ABOUT THIS EXERCISE
Restate each entry below exactly; pictures stay out of the copy.

:: SOURCE MATERIAL ::

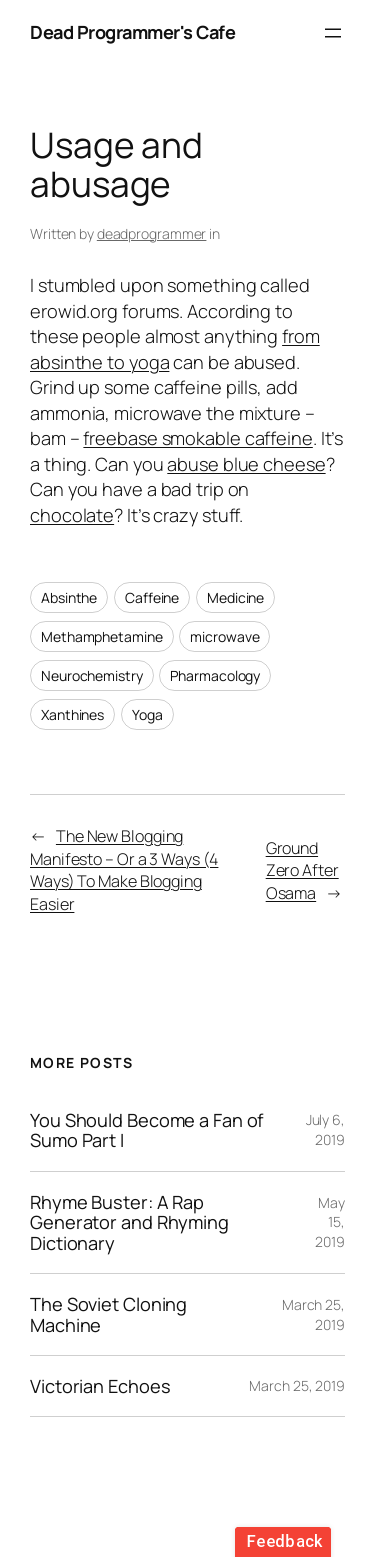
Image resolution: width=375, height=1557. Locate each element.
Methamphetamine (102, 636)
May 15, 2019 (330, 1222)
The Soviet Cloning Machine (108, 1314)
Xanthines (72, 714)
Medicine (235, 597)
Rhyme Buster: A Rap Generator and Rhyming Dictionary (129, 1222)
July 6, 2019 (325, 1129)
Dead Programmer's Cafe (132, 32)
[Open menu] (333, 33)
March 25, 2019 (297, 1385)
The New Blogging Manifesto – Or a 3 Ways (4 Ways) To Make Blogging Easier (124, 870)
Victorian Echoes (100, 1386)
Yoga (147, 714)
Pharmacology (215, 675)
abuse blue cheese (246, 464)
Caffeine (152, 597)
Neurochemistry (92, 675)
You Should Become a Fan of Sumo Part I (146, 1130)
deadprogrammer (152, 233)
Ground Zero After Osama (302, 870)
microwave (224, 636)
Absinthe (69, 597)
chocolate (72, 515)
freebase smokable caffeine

:::

YOUR RESPONSE
Image resolution: width=375, height=1557. Locate each element.
Methamphetamine (102, 636)
May 15, 2019 (330, 1222)
The Soviet Cloning Machine (108, 1314)
Xanthines (72, 714)
Medicine (235, 597)
Rhyme Buster: A Rap Generator and Rhyming Dictionary (129, 1222)
July 6, 2019 (325, 1129)
Dead Programmer's Cafe (132, 32)
[Open menu] (333, 33)
March 25, 2019 (297, 1385)
The New Blogging Manifesto – Or a 3 Ways (4 Ways) To Make Blogging Easier (124, 870)
Victorian Echoes (100, 1386)
Yoga (147, 714)
Pharmacology (215, 675)
abuse blue cheese (246, 464)
Caffeine (152, 597)
Neurochemistry (92, 675)
You Should Become a Fan of Sumo Part I (146, 1130)
deadprogrammer (152, 233)
Ground Zero After Osama (302, 870)
microwave (224, 636)
Absinthe (69, 597)
chocolate (72, 515)
freebase smokable caffeine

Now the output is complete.